Advertiser, collector and art dealer Charles Saatchi reopened his vast concept art gallery in Chelsea in 2008 as the pioneer of the Young British Artists movement. Exhibitions specialize in young, unknown artists with potential or those who have rarely or never exhibited in the UK.



Newport Street Gallery


One of the most famous Young British Artists, Damien Hirst, opened an exhibition space in Vauxhall in 2015, which was converted from his studio and designed by Caruso St John. In addition to works of art from Hirst's own collection (part of which could be seen at the exhibition at the Multimedia Art Museum in Moscow), which includes works by Francis Bacon and Jeff Koons, there are personal and group exhibitions of authors close to Hirst in spirit or those who once had influence on him.



Wallace Collection


The basis of the Wallace collection is the private collection of the Marquesses of Hertford and Sir Richard Wallace, which they successively developed in Hertford for over a century, from 1760 to the 1880s. And they succeeded in embellishing their property in Marylebone with arms and armor, Louis XV furniture, exquisite objects and paintings by old masters - Titian, Rembrandt, Van Dyck, Murillo and Velasquez, as well as an extensive collection of French paintings with canvases by Boucher, Delacroix and Watteau. After Wallace's death, his widow donated a magnificent collection to the state on the condition that her husband's memory be immortalized by the organization of a museum, from which not a single item can be transferred even to temporary exhibitions and also cannot be accepted.



Sir John Soane's Museum


Former home of the architect Sir John Soane, who designed the building at 10 Downing Street and the Bank of England. The interiors of the building at Lincoln Inn Fields are decorated with paintings by Canaletto and Watteau, over 250 building models, a collection of architectural drawings, and the alabaster sarcophagus of Pharaoh Seti I. Yet the most valuable exhibit here is considered to be a series of eight canvases by William Hogarth "Mot's Career" ("Adventures rake"), which the architect's wife acquired at Christie's in 1802, and later Igor Stravinsky used this plot to write an opera.



Whitechapel Gallery


The Whitechapel Gallery in Tower Hamlets, East London, was founded in 1901 to educate the local population. Over the past time, the gallery has strengthened its position in showing exhibitions of modern and contemporary art, and here they even joke that the history of the Whitechapel Gallery is the history of the first: in 1939, Picasso's famous "Guernica" was exhibited at the institution during its first and only show in the UK, and in 1958 it hosted the first UK exhibition of the American Expressionist Jackson Pollock. Then there were David Hockney, Gilbert and George, Richard Long, Donald Judd and so on - it's easier to name who didn't exhibit here. At the same time, the Whitechapel Gallery does not forget about traditions and presents a rich educational program and a variety of public events.

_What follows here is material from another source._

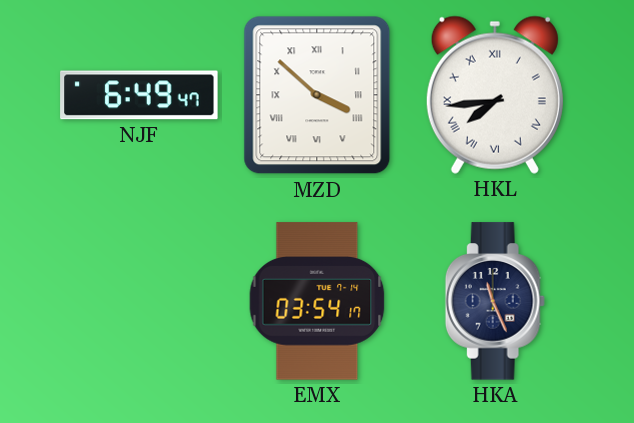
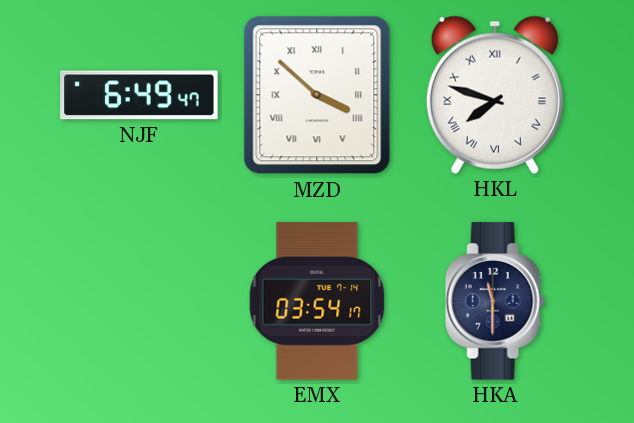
HKL: 7:44 -> 7:48
HKA: 11:26 -> 11:30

The Zabludowicz Collection


Anita and Poju Zabludowicz began collecting contemporary art in the mid-1990s and, until they had their own space, collaborated with museums. The couple is not limited to a specific direction and gathers artists from all over the world with an emphasis on American and European. The collection of over 3,000 works by 500 authors is now on display in a former 19th-century Protestant chapel in north London. The list of highlights of the collection includes works by Sigmar Polke, Tracey Emin, Damien Hirst, Harun Mirza. It also hosts group and solo exhibitions by artists who are not part of the pool of any British gallery. In addition to the UK, The Zabludowicz Collection has offices in the US and Finland.



White Cube


One of the world's most successful and well-known commercial galleries, with a presence in Hong Kong, rose to prominence after hosting some of the first exhibitions by Young British Artists, including Tracey Emin. A 1970s building was refurbished for the White Cube in Bermondsey, and the gallery now houses one of the largest themed spaces in the world, over 5,000 sq. m. In addition to three exhibition halls, there are also rooms for private showings of works of art, an auditorium and a bookstore.